What you produce should be every line from the data that includes "flashs".
** Opening Task data block **
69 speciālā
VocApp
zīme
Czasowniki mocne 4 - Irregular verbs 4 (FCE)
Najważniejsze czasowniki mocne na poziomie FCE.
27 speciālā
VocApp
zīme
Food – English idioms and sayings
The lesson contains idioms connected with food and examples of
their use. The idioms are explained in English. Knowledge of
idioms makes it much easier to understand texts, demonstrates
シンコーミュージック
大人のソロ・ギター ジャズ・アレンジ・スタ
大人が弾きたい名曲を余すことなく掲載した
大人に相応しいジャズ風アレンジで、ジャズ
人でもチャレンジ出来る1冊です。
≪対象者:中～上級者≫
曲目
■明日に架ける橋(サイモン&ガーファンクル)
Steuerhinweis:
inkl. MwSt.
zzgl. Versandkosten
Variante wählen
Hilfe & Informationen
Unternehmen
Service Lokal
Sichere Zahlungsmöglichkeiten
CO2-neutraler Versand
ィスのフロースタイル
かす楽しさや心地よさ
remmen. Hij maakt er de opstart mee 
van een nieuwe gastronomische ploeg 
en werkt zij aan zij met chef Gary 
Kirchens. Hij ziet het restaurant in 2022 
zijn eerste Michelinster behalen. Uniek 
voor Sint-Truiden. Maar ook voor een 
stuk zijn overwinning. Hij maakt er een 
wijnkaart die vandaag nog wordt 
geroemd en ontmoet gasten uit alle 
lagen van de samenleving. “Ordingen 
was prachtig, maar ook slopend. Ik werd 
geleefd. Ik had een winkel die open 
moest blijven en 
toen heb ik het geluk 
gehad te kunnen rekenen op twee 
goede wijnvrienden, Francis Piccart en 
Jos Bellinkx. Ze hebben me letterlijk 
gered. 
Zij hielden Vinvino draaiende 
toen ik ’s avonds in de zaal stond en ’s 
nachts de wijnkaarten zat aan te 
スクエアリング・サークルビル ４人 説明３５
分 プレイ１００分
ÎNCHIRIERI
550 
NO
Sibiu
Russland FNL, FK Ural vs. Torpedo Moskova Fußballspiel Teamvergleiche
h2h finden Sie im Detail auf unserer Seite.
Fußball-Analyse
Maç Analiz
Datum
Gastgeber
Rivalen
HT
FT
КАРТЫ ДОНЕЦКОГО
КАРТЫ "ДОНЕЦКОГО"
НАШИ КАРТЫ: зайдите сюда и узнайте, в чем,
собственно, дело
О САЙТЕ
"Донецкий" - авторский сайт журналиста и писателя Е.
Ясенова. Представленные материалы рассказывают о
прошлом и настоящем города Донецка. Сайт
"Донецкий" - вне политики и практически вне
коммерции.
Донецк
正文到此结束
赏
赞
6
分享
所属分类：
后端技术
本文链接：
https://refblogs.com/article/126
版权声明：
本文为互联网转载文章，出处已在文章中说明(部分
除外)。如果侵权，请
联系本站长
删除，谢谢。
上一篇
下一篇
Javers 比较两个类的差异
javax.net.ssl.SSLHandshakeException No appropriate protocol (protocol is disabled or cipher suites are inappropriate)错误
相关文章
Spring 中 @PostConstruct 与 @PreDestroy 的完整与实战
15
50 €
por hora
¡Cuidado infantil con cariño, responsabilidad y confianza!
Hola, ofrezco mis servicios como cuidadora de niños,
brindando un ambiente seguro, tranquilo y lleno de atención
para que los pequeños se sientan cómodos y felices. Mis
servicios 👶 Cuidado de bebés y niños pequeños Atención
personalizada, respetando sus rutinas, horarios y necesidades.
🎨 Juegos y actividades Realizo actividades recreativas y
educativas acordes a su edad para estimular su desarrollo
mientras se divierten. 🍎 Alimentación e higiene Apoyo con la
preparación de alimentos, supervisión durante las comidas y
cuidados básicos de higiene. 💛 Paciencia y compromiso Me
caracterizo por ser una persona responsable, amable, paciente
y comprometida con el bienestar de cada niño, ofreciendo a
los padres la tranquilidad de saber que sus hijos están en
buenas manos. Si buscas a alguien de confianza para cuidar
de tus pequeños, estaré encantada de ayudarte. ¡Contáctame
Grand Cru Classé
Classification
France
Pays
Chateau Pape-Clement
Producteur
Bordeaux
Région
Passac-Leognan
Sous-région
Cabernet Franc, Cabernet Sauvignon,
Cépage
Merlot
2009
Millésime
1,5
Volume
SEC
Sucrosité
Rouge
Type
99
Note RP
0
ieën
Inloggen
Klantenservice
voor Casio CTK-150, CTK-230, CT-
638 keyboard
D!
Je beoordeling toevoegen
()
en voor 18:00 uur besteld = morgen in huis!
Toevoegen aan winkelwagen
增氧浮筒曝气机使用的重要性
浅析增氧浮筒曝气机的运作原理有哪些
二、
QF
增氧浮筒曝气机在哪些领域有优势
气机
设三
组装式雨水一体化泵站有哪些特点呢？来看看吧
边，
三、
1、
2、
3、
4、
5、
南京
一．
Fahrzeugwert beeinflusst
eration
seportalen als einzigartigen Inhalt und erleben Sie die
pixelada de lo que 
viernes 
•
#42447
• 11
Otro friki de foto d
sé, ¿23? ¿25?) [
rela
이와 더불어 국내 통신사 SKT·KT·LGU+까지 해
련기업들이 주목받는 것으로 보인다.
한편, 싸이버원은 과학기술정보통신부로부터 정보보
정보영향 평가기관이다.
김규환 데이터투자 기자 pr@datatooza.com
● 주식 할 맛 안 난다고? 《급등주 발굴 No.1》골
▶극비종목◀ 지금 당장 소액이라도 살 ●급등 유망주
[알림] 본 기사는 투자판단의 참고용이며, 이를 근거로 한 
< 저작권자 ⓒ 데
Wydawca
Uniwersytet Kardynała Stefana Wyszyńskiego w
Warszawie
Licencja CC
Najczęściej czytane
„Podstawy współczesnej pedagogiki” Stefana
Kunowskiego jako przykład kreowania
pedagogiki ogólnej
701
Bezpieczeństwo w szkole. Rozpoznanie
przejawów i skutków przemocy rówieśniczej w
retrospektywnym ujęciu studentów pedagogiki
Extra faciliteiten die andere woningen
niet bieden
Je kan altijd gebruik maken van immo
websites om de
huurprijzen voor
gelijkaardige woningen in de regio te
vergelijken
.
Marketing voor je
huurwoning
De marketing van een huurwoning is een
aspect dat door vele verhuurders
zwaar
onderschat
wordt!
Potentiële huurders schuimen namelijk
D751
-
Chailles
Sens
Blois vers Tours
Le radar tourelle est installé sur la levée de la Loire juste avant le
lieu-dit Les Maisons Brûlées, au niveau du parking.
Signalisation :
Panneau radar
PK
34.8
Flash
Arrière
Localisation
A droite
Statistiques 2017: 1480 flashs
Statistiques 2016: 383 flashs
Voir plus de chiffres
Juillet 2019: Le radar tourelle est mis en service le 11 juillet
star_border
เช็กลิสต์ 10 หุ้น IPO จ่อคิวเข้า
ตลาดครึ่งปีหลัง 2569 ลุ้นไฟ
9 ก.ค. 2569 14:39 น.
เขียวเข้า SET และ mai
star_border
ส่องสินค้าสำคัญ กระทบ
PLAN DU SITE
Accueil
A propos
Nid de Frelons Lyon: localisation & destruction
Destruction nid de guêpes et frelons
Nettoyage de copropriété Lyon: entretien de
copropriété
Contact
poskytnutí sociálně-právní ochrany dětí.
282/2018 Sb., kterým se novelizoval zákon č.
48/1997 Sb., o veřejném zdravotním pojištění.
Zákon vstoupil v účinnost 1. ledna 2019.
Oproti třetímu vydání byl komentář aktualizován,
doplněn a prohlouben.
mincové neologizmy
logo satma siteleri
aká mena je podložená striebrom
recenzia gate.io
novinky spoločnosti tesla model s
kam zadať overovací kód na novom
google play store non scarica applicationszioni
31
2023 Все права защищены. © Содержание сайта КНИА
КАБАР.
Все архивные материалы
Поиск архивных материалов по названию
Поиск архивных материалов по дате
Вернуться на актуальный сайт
** Closing Task data block **
> _Written solution_:
Statistiques 2017: 1480 flashs
Statistiques 2016: 383 flashs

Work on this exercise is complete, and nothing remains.